La motivation de son interpellation serait «une discussion au poste de police sur les violations de la législation en matière de manifestation de masse», indique RFI. Très influent sur les réseaux sociaux, il est parvenu à rassembler entre 5000 et 7000 personnes lors de son dernier meeting, assure sa porte-parole. Le Kremlin voit d’un très mauvais œil ces réunions d’opposition. Vendredi 23 août, Vladimir Poutine a d’ailleurs signé un décret interdisant toute manifestation à Sotchi entre le 7 janvier et le 21 mars 2014, officiellement pour des raisons de sécurité.

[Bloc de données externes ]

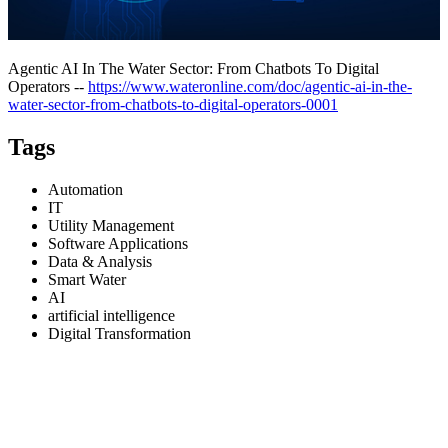
Agentic AI In The Water Sector: From Chatbots To Digital
Operators --
https://www.wateronline.com/doc/agentic-ai-in-the-
water-sector-from-chatbots-to-digital-operators-0001
Tags
Automation
IT
Utility Management
Software Applications
Data & Analysis
Smart Water
AI
artificial intelligence
Digital Transformation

Ces mesures n’empêchent pas les critiques extérieures de se poursuivre. À l’occasion du lancement d’un projet pour un monument dédié aux victimes du communisme à Ottawa, le ministre canadien de l’Immigration a critiqué la position de la Russie sur les droits des personnes LGBT: «C’est une honte de voir la Russie isolée sur cette question au moment où elle s’apprête à accueillir le monde. Je pense qu’il est important de continuer à dénoncer ceux qui en Russie ont pris la mauvaise décision. Nous continuerons à le faire.»